Which was fine, pretty much. Customers liked me, and that was the most important thing in customer service. Maybe I was a bit of a slow learner at the rest, but I did okay, and they didn’t really need another plant expert when they all knew so much. I was pretty good at putting my back into the hard work, and I got on with the others. 

It was a warm night, so I gathered together all the seat cushions from the kitchen and dug a bunch of clothes out of my bag, and I made a nest for myself out on the pavers outside between the rows of plants. It really wasn’t comfortable, but what was the point of being all on my own if I wasn’t going to do a bunch of fun things that anyone else would tell me were dumb?

#

I woke up the next morning to sunlight filtering through the shadecloth and a bee buzzing near my ear. No, wait—that was a mosquito. It bumbled along, too gorged to even fly properly, and then exploded into a bloody mess when I slapped it against the ground. 

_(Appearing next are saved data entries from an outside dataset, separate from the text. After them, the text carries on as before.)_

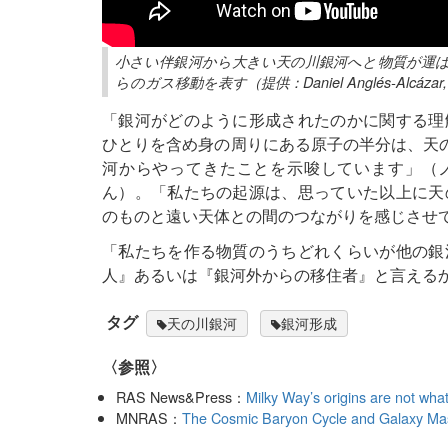
小さい伴銀河から大きい天の川銀河へと物質が運
らのガス移動を表す（提供：Daniel Anglés-Alcázar, Nor
「銀河がどのように形成されたのかに関する理
ひとりを含め身の周りにある原子の半分は、天の
河からやってきたことを示唆しています」（ノースウェスタ
ん）。「私たちの起源は、思っていた以上に天
のものと遠い天体との間のつながりを感じさせ
「私たちを作る物質のうちどれくらいが他の銀
人』あるいは『銀河外からの移住者』と言えるかもしれ
タグ
天の川銀河
銀河形成
〈参照〉
RAS News&Press：
Milky Way’s origins are not wha
MNRAS：
The Cosmic Baryon Cycle and Galaxy Mas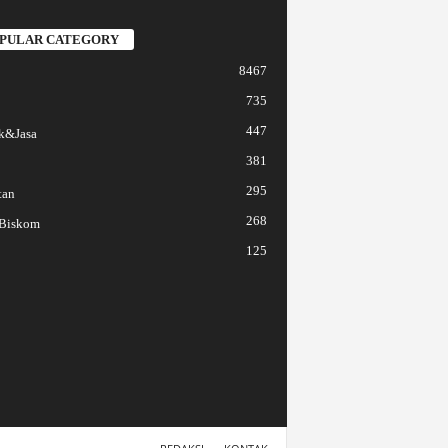
PULAR CATEGORY
8467
735
447
k&Jasa
381
295
tan
268
 Biskom
125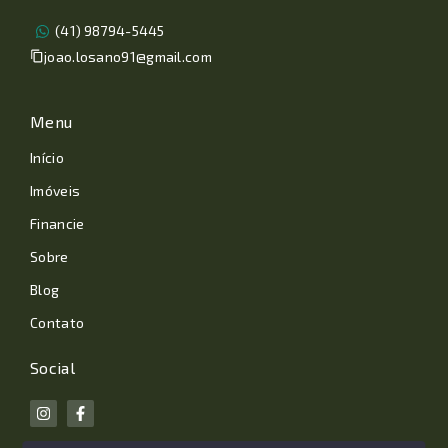
(41) 98794-5445
joao.losano91@gmail.com
Menu
Início
Imóveis
Financie
Sobre
Blog
Contato
Social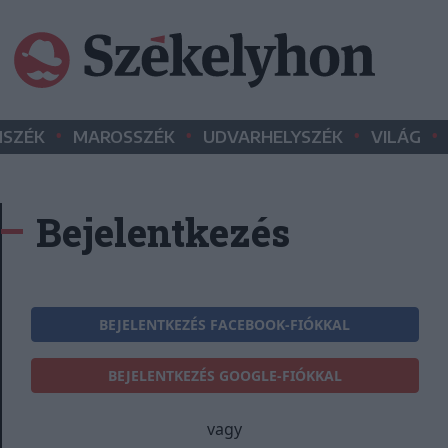
•
•
•
•
SZÉK
MAROSSZÉK
UDVARHELYSZÉK
VILÁG
Bejelentkezés
BEJELENTKEZÉS FACEBOOK-FIÓKKAL
BEJELENTKEZÉS GOOGLE-FIÓKKAL
vagy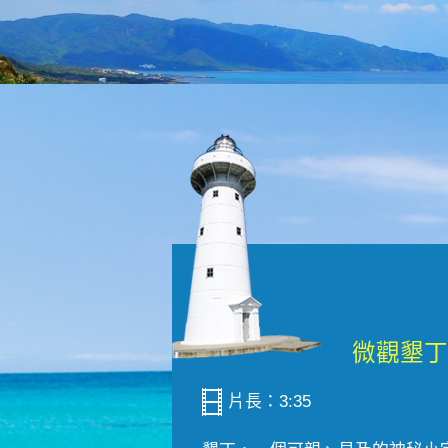
片長：3:35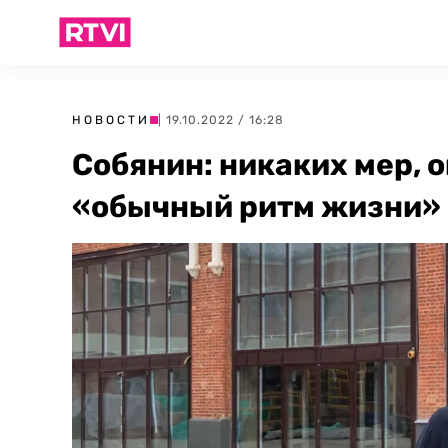
НОВОСТИ
| 19.10.2022 / 16:28
Собянин: никаких мер,
«обычный ритм жизни» 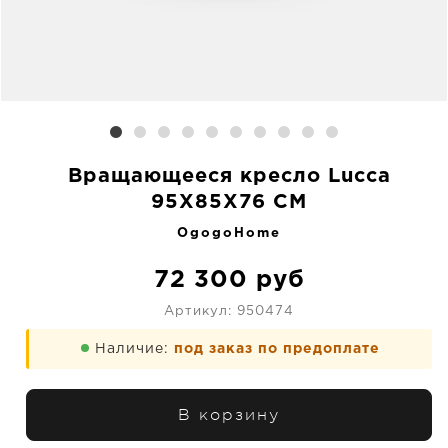
Вращающееся кресло Lucca
95X85X76 CM
OgogoHome
72 300
руб
Артикул:
950474
Наличие:
под заказ по предоплате
В корзину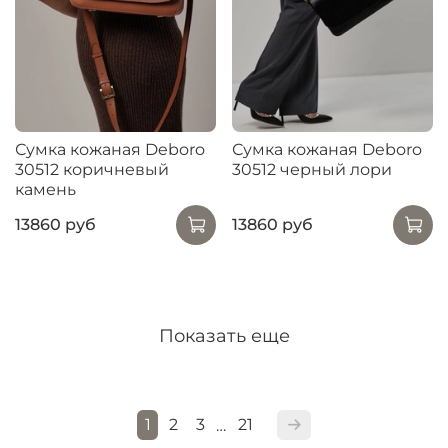
Сумка кожаная Deboro
Сумка кожаная Deboro
30512 коричневый
30512 черный лори
камень
13860 руб
13860 руб
Показать еще
1
2
3
21
…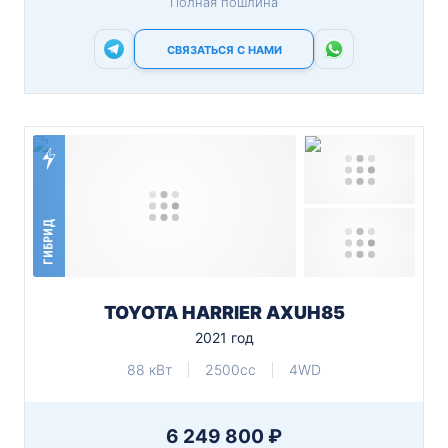
Полная пошлина
СВЯЗАТЬСЯ С НАМИ
ГИБРИД
TOYOTA HARRIER AXUH85
2021 год
88 кВт
2500cc
4WD
6 249 800 ₽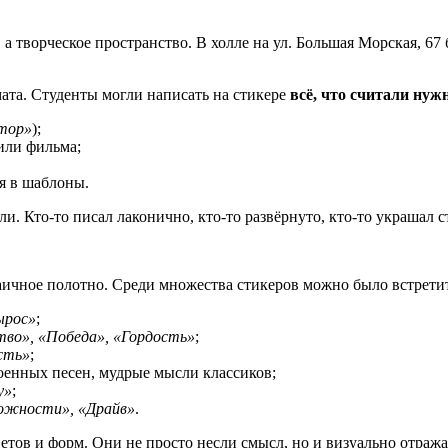
а творческое пространство. В холле на ул. Большая Морская, 67
ата. Студенты могли написать на стикере
всё, что считали ну
тор»
);
или фильма;
ся в шаблоны.
и. Кто-то писал лаконично, кто-то развёрнуто, кто-то украшал 
озаичное полотно. Среди множества стикеров можно было встрети
ырос»
;
тво», «Победа», «Гордость»
;
сть»
;
военных песен, мудрые мысли классиков;
у»
;
можности», «Драйв»
.
етов и форм. Они не просто несли смысл, но и визуально отраж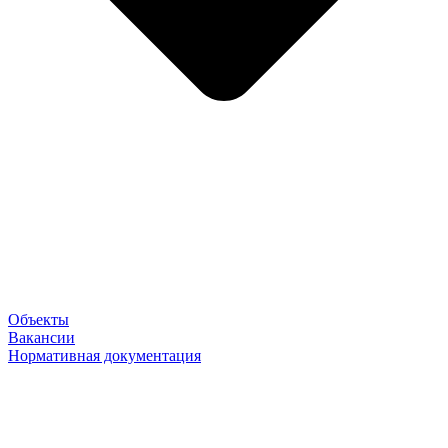
Объекты
Вакансии
Нормативная документация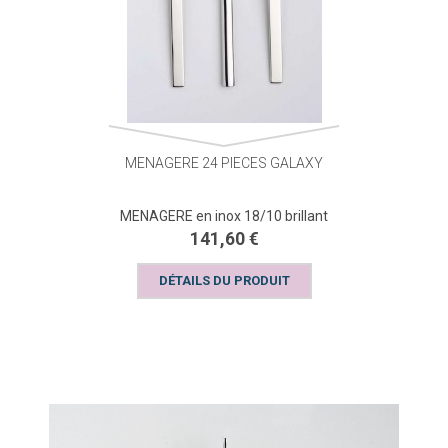
MENAGERE 24 PIECES GALAXY
MENAGERE en inox 18/10 brillant
141,60 €
DÉTAILS DU PRODUIT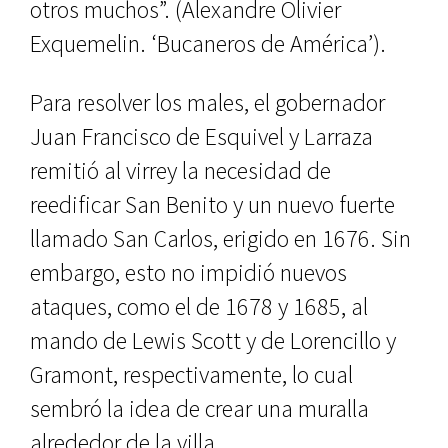
otros muchos”. (Alexan­dre Olivier
Exquemelin. ‘Bucaneros de América’).
Para resolver los males, el gober­nador
Juan Francisco de Esquivel y Larraza
remitió al virrey la necesidad de
reedificar San Benito y un nuevo fuerte
llamado San Carlos, erigido en 1676. Sin
embargo, esto no impi­dió nuevos
ataques, como el de 1678 y 1685, al
mando de Lewis Scott y de Lo­rencillo y
Gramont, respectivamente, lo cual
sembró la idea de crear una muralla
alrededor de la villa.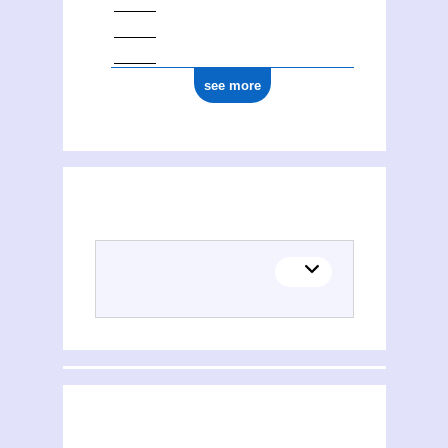
see more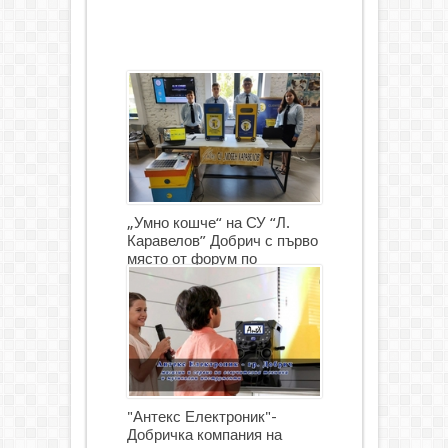
„Умно кошче“ на СУ “Л.
Каравелов” Добрич с първо
място от форум по
роботика
"Антекс Електроник"-
Добричка компания на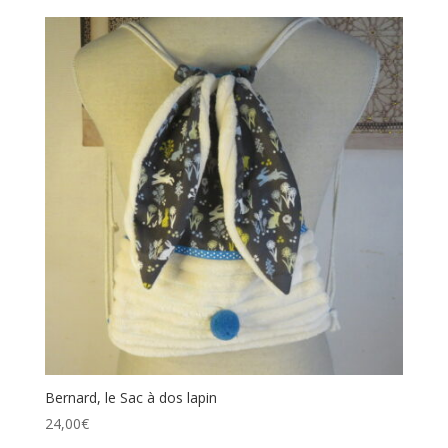
Bernard, le Sac à dos lapin
24,00
€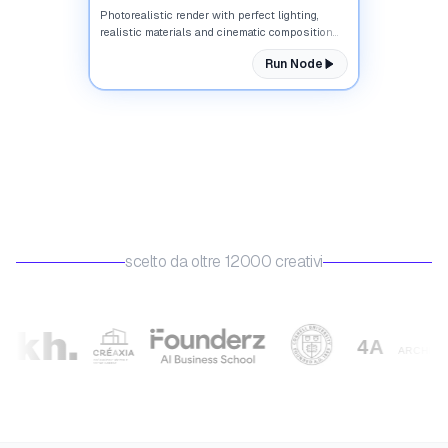
Photorealistic render with perfect lighting,
realistic materials and cinematic composition...
Run Node
scelto da oltre 12000 creativi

During my brisk morning hose shower, I discovered the mosquito I’d killed was just the one that’d been too greedy to get away in time. I was covered in bites. 

But that was all right. This was a memory, a funny story. I’d always rather just do the thing and find out the hard way why it was a bad idea than spoilsport myself by thinking things through. 

Of course, sometimes that landed me with a hell of a lot worse than a few itchy bites. I’d learnt to be more careful of people, at least, though I felt like maybe all that’d gotten me was a whole lot of having no friends. I was moved between schools a bunch of times when I was growing up, and I always made new friends first day, but things just hadn’t been like that anymore after Dean. But maybe if I’d learnt my lesson sooner, Dean never would have happened in the first place.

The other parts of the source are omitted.